Les précédents nouveaux
gouvernements avaient fait des concessions à l’opinion publique en
nommant à des postes de second plan des personnages populaires auprès du
public. En 1977, le président Jimmy Carter dont le gouvernement avait représenté
un virage droitier significatif du Parti démocrate, avait néanmoins nommé au
poste d’ambassadeur des Etats-Unis aux Nations unies un militant de
longue date pour les libertés civiles, Andrew Young. Ce dernier avait ensuite
été renvoyé après avoir rencontré des responsables de l’Organisation de libération
de la Palestine.
Comptant sur
l’énorme animosité de la population américaine à l’égard du
gouvernement Bush méprisé et sur son statut de premier président
afro-américain, Obama ne ressent pas la nécessité de procéder ainsi. En effet,
il s’est efforcé de se solidariser avec des politiciens droitiers. Lundi,
Obama a rencontré John McCain à Chicago, son concurrent républicain lors des
élections. Dans une interview accordée la veille à l’émission de
télévision américaine « 60 minutes » de CBS, il a fait connaître sa
décision de nommer des républicains dans son équipe gouvernementale et ses
conseillers ont largement lancé l’idée de la possibilité du maintien de
Robert Gates au poste de secrétaire à la Défense.

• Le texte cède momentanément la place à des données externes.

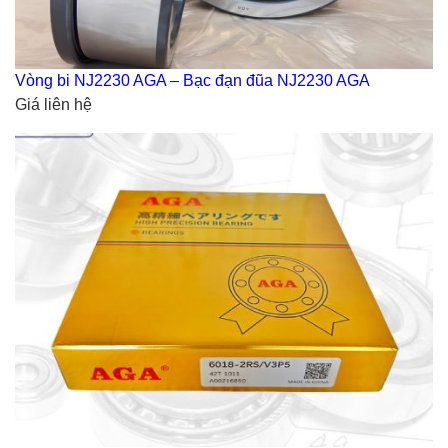
Vòng bi NJ2230 AGA – Bạc đạn đũa NJ2230 AGA
Giá liên hệ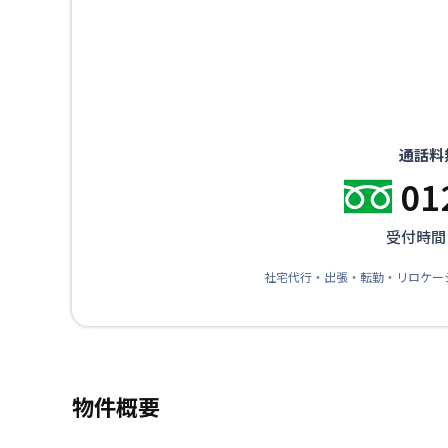
通話料
01
受付時間：
社宅代行・出張・転勤・リロケー
物件概要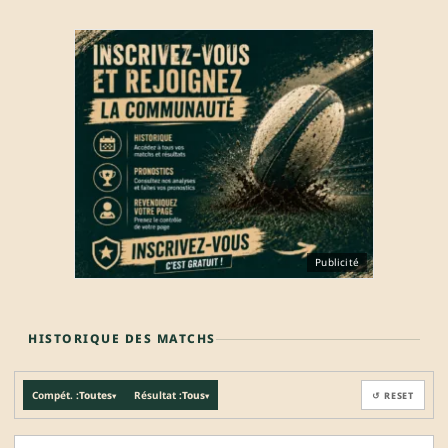
Publicité
HISTORIQUE DES MATCHS
Compét. :
Toutes
Résultat :
Tous
↺ RESET
▾
▾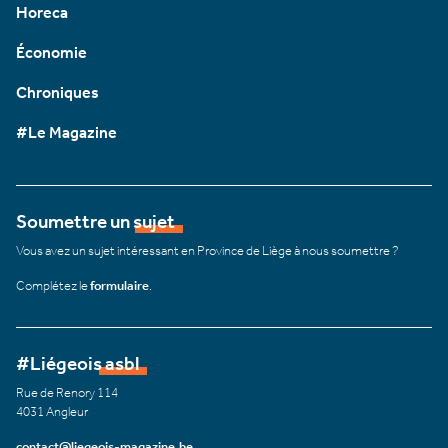
Horeca
Économie
Chroniques
#Le Magazine
Soumettre un sujet
Vous avez un sujet intéressant en Province de Liège à nous soumettre ?
Complétez le
formulaire
.
#Liégeois asbl
Rue de Renory 114
4031 Angleur
contact@liegeois-magazine.be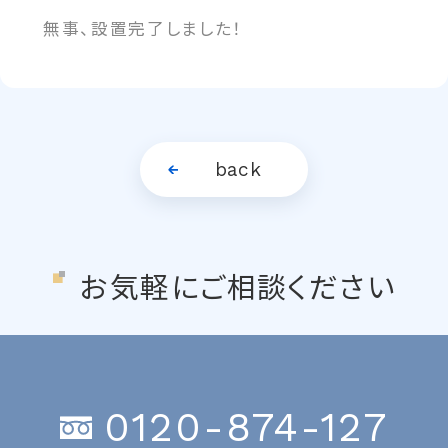
無事、設置完了しました！
back
お気軽にご相談ください
0120-874-127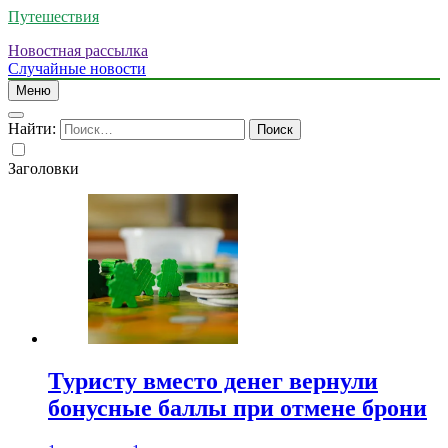
Путешествия
Новостная рассылка
Случайные новости
Меню
Найти:
Заголовки
Туристу вместо денег вернули
бонусные баллы при отмене брони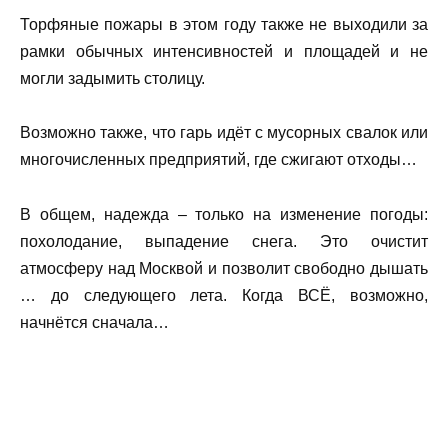
Торфяные пожары в этом году также не выходили за
рамки обычных интенсивностей и площадей и не
могли задымить столицу.
Возможно также, что гарь идёт с мусорных свалок или
многочисленных предприятий, где сжигают отходы…
В общем, надежда – только на изменение погоды:
похолодание, выпадение снега. Это очистит
атмосферу над Москвой и позволит свободно дышать
… до следующего лета. Когда ВСЁ, возможно,
начнётся сначала…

L’équipe de transition d’Obama découlede ces
manœuvres. Elle est co-présidée par Valérie Jarrett, PDG d’une
société de gestion immobilière de Chicago et conseillère d’Obama et par
John Podesta, ancien secrétaire général du président Bill Clinton et président
du Podesta Group, un groupe de pression de Washington. L’équipe de
transition emploie 450 personnes et dispose d’un budget de 12 millions de
dollars. Elle comprend plusieurs « équipes d’experts » chargés
de préparer les recommandations pour les nominations et la politique du futur
gouvernement.
Les co-présidents de l’équipe d’experts en charge du Trésor
américain sont Josh Gotbaum, un ancien partenaire et gérant de la banque
d’investissement Lazard Frères et qui a occupé de nombreux postes dans le
gouvernement Clinton, et Michael Warren qui travaille pour la société de
conseil aux multinationales, Stonebridge International CC.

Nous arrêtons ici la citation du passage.